** Opening Raw data block **
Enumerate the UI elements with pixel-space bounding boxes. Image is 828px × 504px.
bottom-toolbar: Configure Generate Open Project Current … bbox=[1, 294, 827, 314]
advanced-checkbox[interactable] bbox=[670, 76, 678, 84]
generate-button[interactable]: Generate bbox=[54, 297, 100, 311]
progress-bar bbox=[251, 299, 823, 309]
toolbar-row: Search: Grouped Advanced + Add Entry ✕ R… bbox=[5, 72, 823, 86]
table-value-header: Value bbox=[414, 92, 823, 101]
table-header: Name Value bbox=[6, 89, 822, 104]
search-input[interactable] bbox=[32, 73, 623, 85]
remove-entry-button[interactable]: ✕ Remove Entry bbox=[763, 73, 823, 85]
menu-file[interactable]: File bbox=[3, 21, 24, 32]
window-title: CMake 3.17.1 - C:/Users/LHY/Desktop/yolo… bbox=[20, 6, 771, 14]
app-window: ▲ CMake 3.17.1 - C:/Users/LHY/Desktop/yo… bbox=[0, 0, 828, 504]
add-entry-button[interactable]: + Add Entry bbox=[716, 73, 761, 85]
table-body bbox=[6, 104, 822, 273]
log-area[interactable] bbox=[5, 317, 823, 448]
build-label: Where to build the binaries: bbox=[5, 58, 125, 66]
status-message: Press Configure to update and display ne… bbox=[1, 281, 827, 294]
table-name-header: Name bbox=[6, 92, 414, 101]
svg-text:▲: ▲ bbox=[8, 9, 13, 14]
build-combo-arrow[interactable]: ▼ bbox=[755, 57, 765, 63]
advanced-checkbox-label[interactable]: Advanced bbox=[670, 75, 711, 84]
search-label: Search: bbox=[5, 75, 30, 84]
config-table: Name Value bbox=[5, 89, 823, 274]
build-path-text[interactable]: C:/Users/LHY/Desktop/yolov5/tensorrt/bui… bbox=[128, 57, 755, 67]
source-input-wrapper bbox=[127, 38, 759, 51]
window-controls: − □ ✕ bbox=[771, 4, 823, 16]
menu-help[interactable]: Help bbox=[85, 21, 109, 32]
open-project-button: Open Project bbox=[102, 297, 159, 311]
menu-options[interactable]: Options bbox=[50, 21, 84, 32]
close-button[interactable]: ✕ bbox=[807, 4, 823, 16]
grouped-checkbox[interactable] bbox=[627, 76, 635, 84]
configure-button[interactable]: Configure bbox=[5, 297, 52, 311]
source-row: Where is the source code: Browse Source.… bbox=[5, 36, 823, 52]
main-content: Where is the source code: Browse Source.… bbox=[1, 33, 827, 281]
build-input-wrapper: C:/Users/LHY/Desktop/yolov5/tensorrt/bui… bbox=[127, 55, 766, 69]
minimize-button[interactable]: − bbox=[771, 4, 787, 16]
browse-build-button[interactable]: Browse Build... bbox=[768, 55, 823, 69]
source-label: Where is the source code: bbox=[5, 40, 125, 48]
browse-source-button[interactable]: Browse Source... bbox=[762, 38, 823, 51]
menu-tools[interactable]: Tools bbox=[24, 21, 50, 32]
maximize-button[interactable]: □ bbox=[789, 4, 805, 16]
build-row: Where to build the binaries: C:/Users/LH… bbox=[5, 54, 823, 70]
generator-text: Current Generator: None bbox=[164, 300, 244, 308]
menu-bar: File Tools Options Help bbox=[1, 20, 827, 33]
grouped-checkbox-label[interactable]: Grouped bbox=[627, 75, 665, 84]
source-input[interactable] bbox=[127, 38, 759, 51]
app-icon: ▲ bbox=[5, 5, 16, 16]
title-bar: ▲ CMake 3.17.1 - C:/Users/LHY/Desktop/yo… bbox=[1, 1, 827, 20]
** Closing Raw data block **
** Opening Raw data block **
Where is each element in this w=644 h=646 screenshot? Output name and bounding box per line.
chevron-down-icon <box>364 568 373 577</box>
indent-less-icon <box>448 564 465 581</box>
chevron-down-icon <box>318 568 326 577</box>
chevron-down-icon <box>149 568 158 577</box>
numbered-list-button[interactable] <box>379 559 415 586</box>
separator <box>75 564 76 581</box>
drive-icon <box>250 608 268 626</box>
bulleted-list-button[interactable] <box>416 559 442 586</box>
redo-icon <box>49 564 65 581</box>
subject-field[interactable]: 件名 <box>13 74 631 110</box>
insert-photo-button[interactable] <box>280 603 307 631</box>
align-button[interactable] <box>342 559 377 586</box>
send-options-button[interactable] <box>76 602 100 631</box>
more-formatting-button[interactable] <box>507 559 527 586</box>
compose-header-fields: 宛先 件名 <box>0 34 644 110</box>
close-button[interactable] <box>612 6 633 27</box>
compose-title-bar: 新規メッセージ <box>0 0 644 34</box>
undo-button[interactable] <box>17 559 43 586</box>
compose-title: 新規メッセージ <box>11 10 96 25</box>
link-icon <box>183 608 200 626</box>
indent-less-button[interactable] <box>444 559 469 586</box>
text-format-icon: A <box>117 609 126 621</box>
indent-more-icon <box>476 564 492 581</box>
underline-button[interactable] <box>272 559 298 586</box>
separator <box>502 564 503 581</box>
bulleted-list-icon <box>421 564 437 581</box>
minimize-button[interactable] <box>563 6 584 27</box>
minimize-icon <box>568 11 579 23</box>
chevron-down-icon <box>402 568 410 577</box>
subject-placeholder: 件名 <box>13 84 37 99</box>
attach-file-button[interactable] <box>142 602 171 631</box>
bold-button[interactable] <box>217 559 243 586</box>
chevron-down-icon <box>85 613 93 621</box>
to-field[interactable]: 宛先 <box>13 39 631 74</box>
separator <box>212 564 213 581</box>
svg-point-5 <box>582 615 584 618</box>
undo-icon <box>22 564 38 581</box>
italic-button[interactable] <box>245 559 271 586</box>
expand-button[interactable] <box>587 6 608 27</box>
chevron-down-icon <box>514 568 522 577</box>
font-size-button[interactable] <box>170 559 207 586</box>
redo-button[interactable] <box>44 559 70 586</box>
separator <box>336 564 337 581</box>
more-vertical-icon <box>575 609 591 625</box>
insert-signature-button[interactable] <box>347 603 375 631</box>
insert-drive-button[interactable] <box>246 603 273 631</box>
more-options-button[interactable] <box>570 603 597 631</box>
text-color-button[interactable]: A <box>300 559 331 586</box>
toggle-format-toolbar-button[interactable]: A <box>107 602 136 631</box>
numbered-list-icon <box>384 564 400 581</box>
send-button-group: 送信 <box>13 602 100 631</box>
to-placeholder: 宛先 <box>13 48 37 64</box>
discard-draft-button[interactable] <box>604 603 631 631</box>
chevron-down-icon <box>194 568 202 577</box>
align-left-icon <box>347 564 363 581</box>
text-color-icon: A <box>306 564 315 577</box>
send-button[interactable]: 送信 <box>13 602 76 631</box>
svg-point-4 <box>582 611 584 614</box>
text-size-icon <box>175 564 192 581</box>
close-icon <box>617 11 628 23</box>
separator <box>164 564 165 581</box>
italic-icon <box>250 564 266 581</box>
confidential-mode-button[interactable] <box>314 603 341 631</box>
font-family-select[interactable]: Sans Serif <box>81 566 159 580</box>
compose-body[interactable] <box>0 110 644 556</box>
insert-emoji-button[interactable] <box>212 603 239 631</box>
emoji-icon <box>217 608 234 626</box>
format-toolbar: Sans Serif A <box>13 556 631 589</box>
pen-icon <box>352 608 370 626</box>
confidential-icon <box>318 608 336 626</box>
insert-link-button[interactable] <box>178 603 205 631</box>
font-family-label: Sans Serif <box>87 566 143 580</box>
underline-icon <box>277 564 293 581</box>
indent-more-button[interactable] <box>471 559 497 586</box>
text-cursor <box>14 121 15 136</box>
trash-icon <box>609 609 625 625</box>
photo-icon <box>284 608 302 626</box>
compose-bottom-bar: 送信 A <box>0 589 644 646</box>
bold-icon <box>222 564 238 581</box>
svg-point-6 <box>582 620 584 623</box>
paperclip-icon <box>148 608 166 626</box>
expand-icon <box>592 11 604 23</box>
** Closing Raw data block **
**Exercise**
When a line of the material holds the string "photo", copy that line.

**Written response**
insert-photo-button[interactable] <box>280 603 307 631</box>
photo-icon <box>284 608 302 626</box>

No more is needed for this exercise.